Sahromi, SE Pimpin Apel Malam Penertiban PKL di Kawasan Pasar Atas Baturaja

Krimsus86.com,Baturaja, 31 Januari 2026 — Sahromi, SE memimpin langsung apel malam dalam rangka persiapan operasi penertiban Pedagang Kaki Lima (PKL) yang beraktivitas di kawasan Pasar Atas, Kecamatan Baturaja Timur, Kabupaten Ogan Komering Ulu (OKU), Sumatera Selatan.

Apel malam tersebut diikuti oleh Kepala Seksi Lalu Lintas Dinas Perhubungan (Dishub), personel gabungan dari Satuan Polisi Pamong Praja (Satpol PP), serta perwakilan insan media. Dalam kegiatan tersebut, Sahromi, SE memberikan arahan kepada seluruh peserta apel yang terlibat dalam pelaksanaan penertiban.

Berita Lainnya

Dalam arahannya, Sahromi menekankan pentingnya seluruh unsur yang terlibat—baik dinas teknis, aparat ketertiban dan keamanan, maupun media—untuk menjalankan tugas sesuai dengan tugas pokok dan fungsi (tupoksi) masing-masing secara profesional, humanis, dan bertanggung jawab.

“Sebelum pelaksanaan kegiatan, selalu diawali dengan doa bersama sesuai dengan kepercayaan masing-masing,” ujar Sahromi, SE.

Ia juga menyampaikan keyakinannya bahwa masyarakat OKU pada umumnya merupakan masyarakat yang patuh terhadap peraturan daerah serta ketentuan hukum yang berlaku. Dengan adanya kesadaran dan kerja sama dari semua pihak, Sahromi optimistis penataan Pasar Atas dapat berjalan dengan baik.

“Melalui penertiban ini, diharapkan Pasar Atas dapat menjadi pasar tradisional yang tertib, bersih, aman, serta terbebas dari kemacetan,” tambahnya.

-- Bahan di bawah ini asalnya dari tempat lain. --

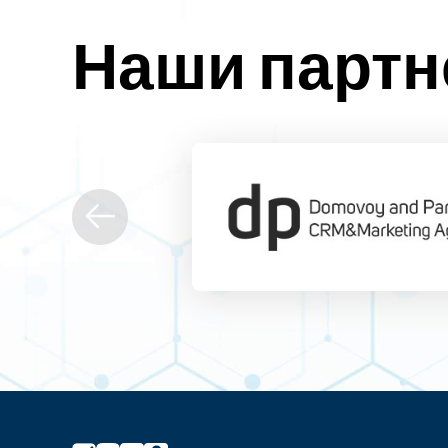
Наши парт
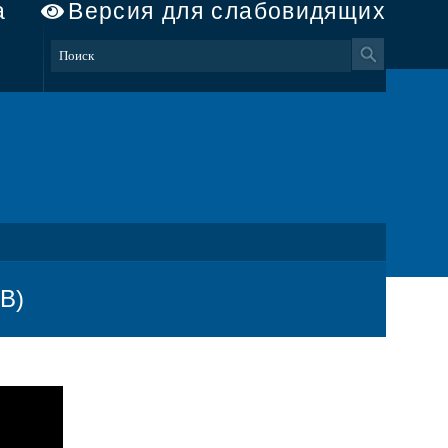
а
Версия для слабовидящих
В)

Sebagai bentuk dukungan terhadap upaya penertiban tersebut, pengelola Pasar Atas telah memfasilitasi pendirian dua pos keamanan yang berfungsi untuk memantau seluruh aktivitas pedagang di area pasar. Pos keamanan tersebut difokuskan pada pengawasan ketertiban dan keamanan lingkungan pasar, dengan petugas yang berjaga secara bergiliran sesuai jadwal piket yang telah ditentukan.

Langkah penertiban ini diambil sebagai upaya tegas pemerintah daerah dalam menekan keberadaan pedagang yang masih menggelar lapak liar di badan jalan. Keberadaan lapak tersebut dinilai mengganggu ketertiban umum, kelancaran arus lalu lintas, serta berpotensi menimbulkan risiko keselamatan bagi pengguna jalan.